You can configure the budget for this specific cloud account in this section. The budget displayed here is considered when computing the cost analytics and display accordingly in the Cost Analytics Dashboard. You can specify the Daily, Weekly and Monthly budget here.

User Defined

User can define their own budget and enter it in User Defined Section manually.

Auto Calculated

Auto Calculated Cost which is suggested is derived by the system based on the usage trends of the account currently reviewed.

Click on Next to proceed to the next step

Authorization

This is the last step in the Onboarding Process, wherein the user levels are to be defined.
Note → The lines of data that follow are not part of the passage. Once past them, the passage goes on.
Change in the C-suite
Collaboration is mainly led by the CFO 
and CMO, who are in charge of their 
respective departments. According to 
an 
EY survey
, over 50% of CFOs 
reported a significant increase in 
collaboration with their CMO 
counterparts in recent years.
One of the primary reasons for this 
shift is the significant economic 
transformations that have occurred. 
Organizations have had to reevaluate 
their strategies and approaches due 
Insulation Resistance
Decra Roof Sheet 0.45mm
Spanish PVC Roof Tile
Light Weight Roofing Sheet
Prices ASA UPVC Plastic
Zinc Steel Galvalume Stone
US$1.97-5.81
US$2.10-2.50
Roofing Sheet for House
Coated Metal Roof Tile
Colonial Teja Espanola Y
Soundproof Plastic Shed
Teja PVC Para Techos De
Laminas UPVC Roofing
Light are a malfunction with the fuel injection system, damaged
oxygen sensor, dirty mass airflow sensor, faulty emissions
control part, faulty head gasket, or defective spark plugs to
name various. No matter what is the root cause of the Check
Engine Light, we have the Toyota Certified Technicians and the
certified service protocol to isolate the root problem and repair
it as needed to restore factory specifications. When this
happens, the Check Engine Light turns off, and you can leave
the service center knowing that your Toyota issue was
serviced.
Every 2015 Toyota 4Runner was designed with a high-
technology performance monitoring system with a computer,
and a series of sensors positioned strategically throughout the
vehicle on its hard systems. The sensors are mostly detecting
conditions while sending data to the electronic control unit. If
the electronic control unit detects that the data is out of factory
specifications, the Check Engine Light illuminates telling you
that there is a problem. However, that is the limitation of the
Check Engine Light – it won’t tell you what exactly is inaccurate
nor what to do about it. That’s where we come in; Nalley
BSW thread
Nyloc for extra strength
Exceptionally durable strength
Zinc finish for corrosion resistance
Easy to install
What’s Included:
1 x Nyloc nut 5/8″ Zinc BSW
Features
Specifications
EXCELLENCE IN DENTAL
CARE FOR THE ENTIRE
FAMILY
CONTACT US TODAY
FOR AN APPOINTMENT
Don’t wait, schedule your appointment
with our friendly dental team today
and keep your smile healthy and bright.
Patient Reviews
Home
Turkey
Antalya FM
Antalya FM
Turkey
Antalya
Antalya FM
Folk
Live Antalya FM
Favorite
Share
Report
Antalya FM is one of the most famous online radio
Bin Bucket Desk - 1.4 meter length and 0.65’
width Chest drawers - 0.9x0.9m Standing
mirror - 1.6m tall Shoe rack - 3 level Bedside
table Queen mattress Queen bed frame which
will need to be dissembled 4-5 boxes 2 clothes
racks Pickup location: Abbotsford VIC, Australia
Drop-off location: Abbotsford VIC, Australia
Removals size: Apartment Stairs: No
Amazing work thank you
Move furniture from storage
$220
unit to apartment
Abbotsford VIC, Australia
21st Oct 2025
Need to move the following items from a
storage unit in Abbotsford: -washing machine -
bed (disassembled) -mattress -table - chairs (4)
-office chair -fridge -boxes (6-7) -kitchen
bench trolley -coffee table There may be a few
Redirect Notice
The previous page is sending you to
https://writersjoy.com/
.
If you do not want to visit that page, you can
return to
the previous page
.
That is, here, you can define which roles can work with this cloud account.

You can view or change the role permissions in Settings > Roles.

View Onboarded Account

A user can review the details and selection of an AWS onboarded account by

  • Navigating to the icon on top of the page and select Cloud Accounts from the drop down list.
  • Select the account that needs to be reviewed from the list
  • Account details are made available in the following page

Edit Onboarded Account

Any details of an account can be edited, to do this:

  • Navigate to the icon on the top page and select Cloud Account from the drop down list
  • Choose the account you want to edit from the list, click on the icon
  • From the available list of resources, click on ‘Edit’ option
  • The next page available allows users to make changes to their selection (after they have entered correct Access Key & Secret Key for authentication)
  • Clicking on the Next button navigates the users to the following page – Activation, Configuration, Authorization.
  • At the end of Authorization, User can update the changes.